Avoiding clichés in corporate communications
The five most common offences – and how to start thinking with originality.
Your English teacher once told you to avoid clichés. ‘They’re lazy and unimaginative,’ she said. ‘Find your own words to describe things!’
You agreed, and a stream of ever more exotic gems began to demonstrate your pre-teen sophistication. ‘Plethora’ was one of them.
Alas, less than twenty years on, you crossed the moat into the corporate realm – where language is functional and short-cuts help save your brainpower for more pressing matters. You became time-pressured and results-focused; and your resolve to avoid clichés became a distant memory.

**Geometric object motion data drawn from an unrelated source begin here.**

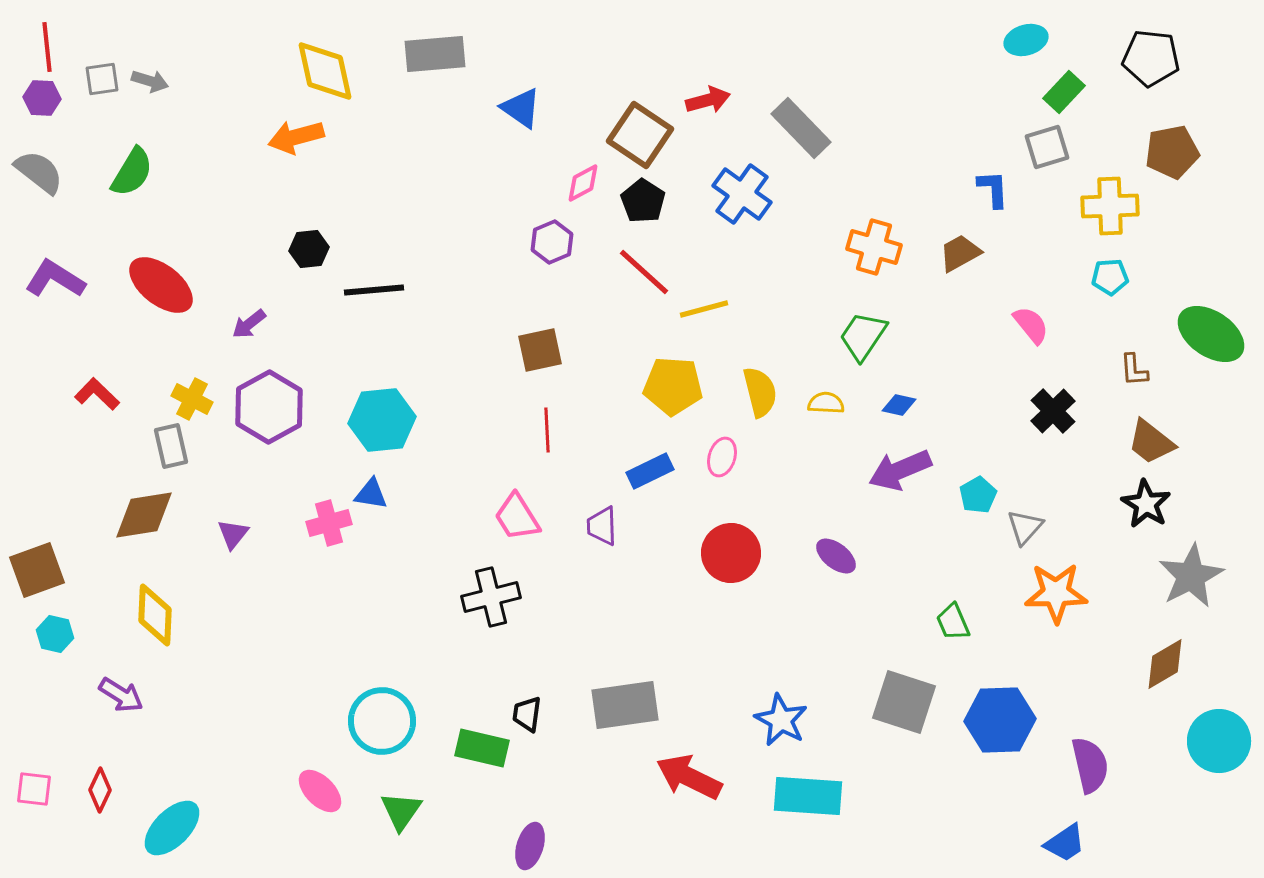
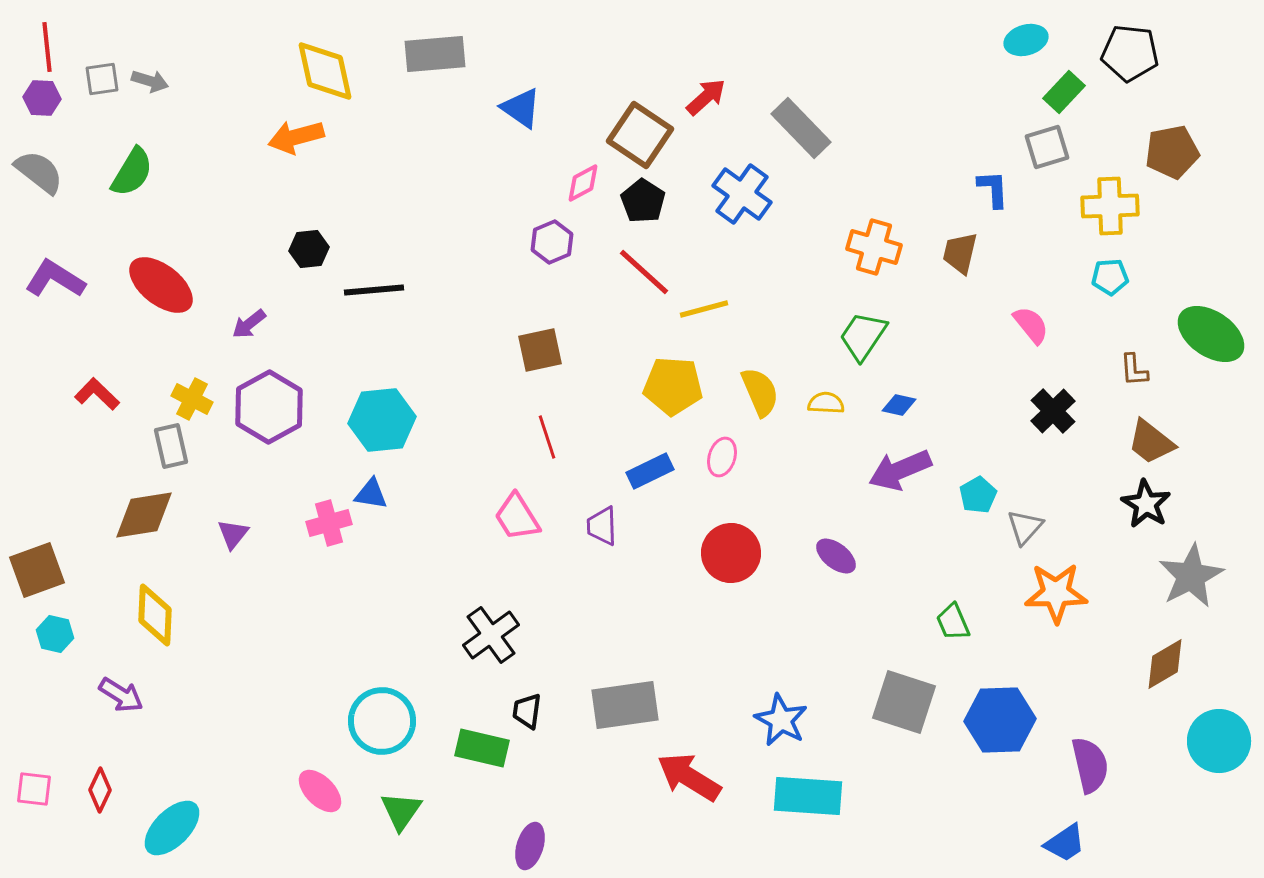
black pentagon at (1151, 58): moved 21 px left, 5 px up
red arrow at (708, 100): moved 2 px left, 3 px up; rotated 27 degrees counterclockwise
brown trapezoid at (960, 253): rotated 48 degrees counterclockwise
yellow semicircle at (760, 392): rotated 9 degrees counterclockwise
red line at (547, 430): moved 7 px down; rotated 15 degrees counterclockwise
black cross at (491, 597): moved 38 px down; rotated 22 degrees counterclockwise
black trapezoid at (527, 714): moved 3 px up
red arrow at (689, 777): rotated 6 degrees clockwise
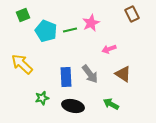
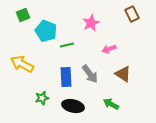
green line: moved 3 px left, 15 px down
yellow arrow: rotated 15 degrees counterclockwise
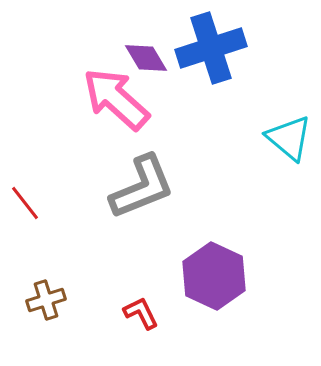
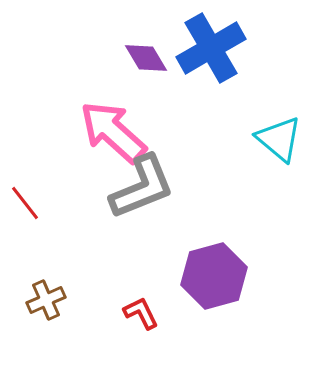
blue cross: rotated 12 degrees counterclockwise
pink arrow: moved 3 px left, 33 px down
cyan triangle: moved 10 px left, 1 px down
purple hexagon: rotated 20 degrees clockwise
brown cross: rotated 6 degrees counterclockwise
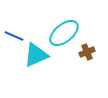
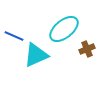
cyan ellipse: moved 4 px up
brown cross: moved 3 px up
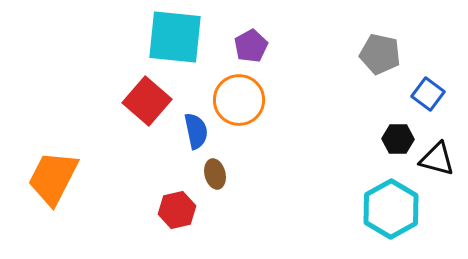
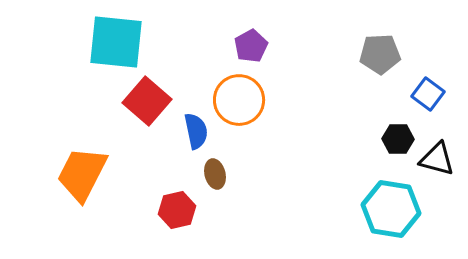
cyan square: moved 59 px left, 5 px down
gray pentagon: rotated 15 degrees counterclockwise
orange trapezoid: moved 29 px right, 4 px up
cyan hexagon: rotated 22 degrees counterclockwise
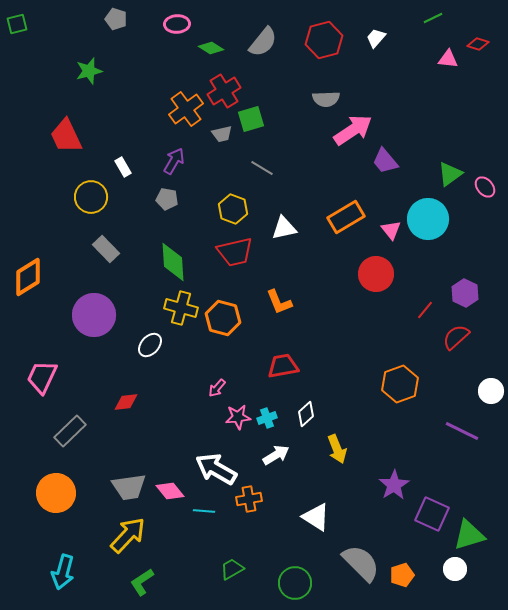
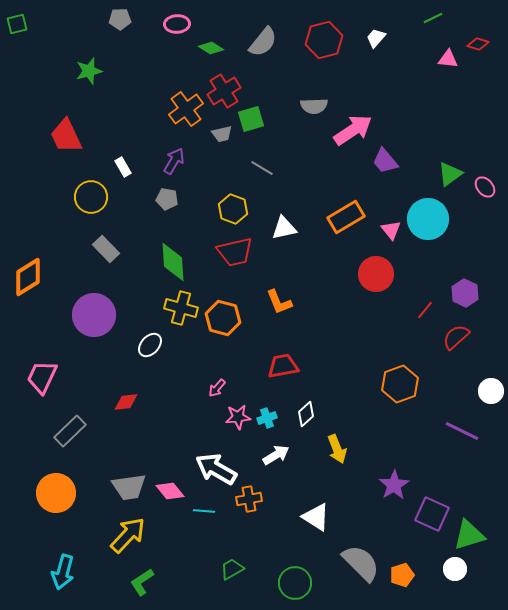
gray pentagon at (116, 19): moved 4 px right; rotated 20 degrees counterclockwise
gray semicircle at (326, 99): moved 12 px left, 7 px down
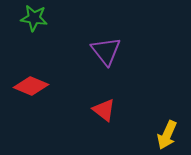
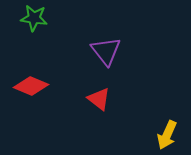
red triangle: moved 5 px left, 11 px up
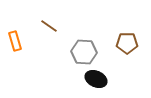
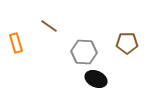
orange rectangle: moved 1 px right, 2 px down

Because everyone else did the same thing, corporate communications became riddled – infested – with clichés.
Some resistant strains of cliché developed, like:
We partner with you
Its more than a decade since companies in most service sectors became ‘partners’ to their clients, and not plodding, uninspired ‘service providers’.

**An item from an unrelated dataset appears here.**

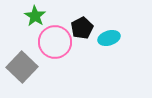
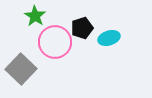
black pentagon: rotated 10 degrees clockwise
gray square: moved 1 px left, 2 px down
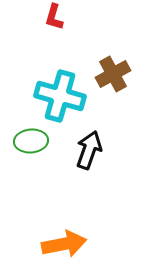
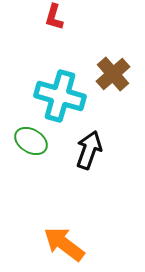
brown cross: rotated 12 degrees counterclockwise
green ellipse: rotated 36 degrees clockwise
orange arrow: rotated 132 degrees counterclockwise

We form strong relationships with our clients
While our competitors hate their clients and prefer to form weak relationships with them whenever they can…
Soon, deadly superbugs emerged, resisting all attempts at control:
Is it really? Really? Never been done before? Absolutely the only one out there?
You don’t pathologically ignore your customers’ needs, or retreat to sip Mojitos in the bar downstairs every afternoon?
Our people are our greatest asset
Not your staplers? Incredible. And radically different to your competitors!
Corporate clichés should be exterminated, and you just might consider joining this worthy cause. Not because it would make your English teacher proud, but because every time you use the language that competitors are using you prevent your company from standing out in the marketplace. And that elusive goal is probably the very thing you want to achieve.
Companies that speak with a more original voice are rewarded by their customers and clients. Accountants Buzzacott employ meaningful language around common themes: they build relationships that are not just ‘strong’ but ‘personal, enduring and based on continuity of personnel’. The innocent words in Innocent Drinks’ marketing — ‘exciting’, ‘bright’, ‘never ever’ — convey the purity of its products to health-concerned parents.
Avoiding clichés is easy. Two preventative measures can slow their onset:
1. Ringfencing enough time to develop language that’s true and meaningful (or getting help to do it)
2. Using research to capture and build on perceptions of your business, and be smart in how you position yourself against peers
Taking these steps will enhance the impact of all your communications. Which, in turn will enhance your company’s ability to change, win, sell, and grow.